Excellent! All’s well that ends well. Andy’s name is not in the result set, because he’s taking time off, but there is at least one name in the result set. Andy reflects on how awesome SQL is.
However… it didn’t actually end well. Imagine Andy’s surpise when Charlie shows him this:
SELECT * FROM doctor;
+------+--------+
| name | oncall |
+------+--------+
| Brad | 0 |
| Andy | 0 |
+------+--------+
WHAT!!!!! How did this happen?
Andy was bitten by the infamous write skew anomaly, which is not allowed under RR, but is allowed under SI. By the way, this happens in both MySQL RR and PostgreSQL RR.
Simply put, Andy and Brad were operating from the same snapshotted read view, against which their writes were individually valid, but the two transactions overlap in a non-serializable way, and the combination of overlapping writes lead to an unacceptable outcome–there is nobody oncall. Write skew can ruin your day. Phantom protection seems fine in this example though–which is again consistent with SI.
What does this tell us about MySQL and PostgreSQL Repeatable Read
isolation? It looks technically more like Snapshot Isolation
based on these experiments, though it’s probably not purely either one. Perhaps the developers were reticent to depart from the ANSI standard otherwise they would call it Snapshot.
It’s not exactly an unexpected plot twist, but it turns out RR in MySQL is weirder than you think. It is not really SI either, if you consider the lost updates anomaly, which should not be allowed in either RR or SI.
The aforementioned critique of ANSI isolation levels seems convinced that lost updates are not allowed in RR, and notes that “… the anomaly P4 is useful in distinguishing isolation levels intermediate in strength between READ COMMITTED and REPEATABLE READ.” In other words, RC may exhibit lost updates, but RR does not.

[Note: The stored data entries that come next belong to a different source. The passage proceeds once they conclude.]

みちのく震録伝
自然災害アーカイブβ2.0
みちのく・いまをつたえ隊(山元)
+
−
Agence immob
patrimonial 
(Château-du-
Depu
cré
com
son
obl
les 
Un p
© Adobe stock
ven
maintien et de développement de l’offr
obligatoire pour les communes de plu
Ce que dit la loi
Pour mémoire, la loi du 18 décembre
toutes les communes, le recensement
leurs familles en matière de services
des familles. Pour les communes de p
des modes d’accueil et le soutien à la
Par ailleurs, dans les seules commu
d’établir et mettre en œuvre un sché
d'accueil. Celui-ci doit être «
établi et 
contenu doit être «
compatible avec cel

And yet, according to the following test, in MySQL, lost updates happen even in RR. On the other hand, the same test in PostgreSQL does not exhibit the lost update anomaly in RR, though it does in RC, which conforms better to what the literature says for these isolation levels.

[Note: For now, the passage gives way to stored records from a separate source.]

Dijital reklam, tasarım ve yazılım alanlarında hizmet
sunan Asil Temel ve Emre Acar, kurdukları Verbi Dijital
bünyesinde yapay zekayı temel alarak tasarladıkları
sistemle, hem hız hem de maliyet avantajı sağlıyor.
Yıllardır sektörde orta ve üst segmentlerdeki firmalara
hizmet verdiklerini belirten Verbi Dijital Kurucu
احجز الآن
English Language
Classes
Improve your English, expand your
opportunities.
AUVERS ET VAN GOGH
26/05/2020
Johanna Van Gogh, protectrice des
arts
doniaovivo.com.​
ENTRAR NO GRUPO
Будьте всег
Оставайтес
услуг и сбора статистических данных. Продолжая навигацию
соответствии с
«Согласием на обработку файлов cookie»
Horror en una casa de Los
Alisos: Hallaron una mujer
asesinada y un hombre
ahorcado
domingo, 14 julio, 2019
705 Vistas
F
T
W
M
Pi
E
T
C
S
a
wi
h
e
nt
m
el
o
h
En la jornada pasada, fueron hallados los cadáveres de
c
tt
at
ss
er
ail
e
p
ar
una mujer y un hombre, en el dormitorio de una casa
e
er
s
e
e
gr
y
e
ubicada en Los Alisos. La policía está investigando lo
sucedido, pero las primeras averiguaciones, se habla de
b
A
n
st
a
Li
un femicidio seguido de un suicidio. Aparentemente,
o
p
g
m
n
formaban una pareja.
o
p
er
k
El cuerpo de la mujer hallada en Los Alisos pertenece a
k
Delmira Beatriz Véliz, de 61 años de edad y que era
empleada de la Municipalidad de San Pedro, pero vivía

We just need one row for this…
CREATE TABLE account (id INT, cash INT);
INSERT INTO account (id, cash) VALUES (1, 100);
Terminal 1 (seeking to deposit $20):
BEGIN;
SELECT cash FROM account WHERE id=1;
+------+
| cash |
+------+
| 100 |
+------+
While this is going on, in terminal 2 (seeking to deposit $30):
BEGIN;
SELECT cash FROM account WHERE id=1;
+------+
| cash |
+------+
| 100 |
+------+
UPDATE account SET cash=130 WHERE id=1;
COMMIT;
Back to terminal 1, which saw a balance of $100:
UPDATE account SET cash=120 WHERE id=1;
COMMIT;
SELECT cash FROM account WHERE id=1;
+------+
| cash |
+------+
| 120 |
+------+
This is bad, it means the $30 deposit was overwritten. From the user’s perspective, either the total should be $150, or one of the transactions should have failed. This is a thing that can happen to you in RR isolation level on MySQL.
Although Serializable
isolation level would prevented this problem in MySQL, if you are doing this type of transaction pattern, consider making the database aware of your intent by using SELECT ... FOR UPDATE
.
People don’t always define terms in the same way (even when they think they do), and practice often diverges from theory. This is especially so in the world of database isolation levels.
The article Comprehensive Understanding of Transaction Isolation Levels has more details comparing the nuances of some popular implementations.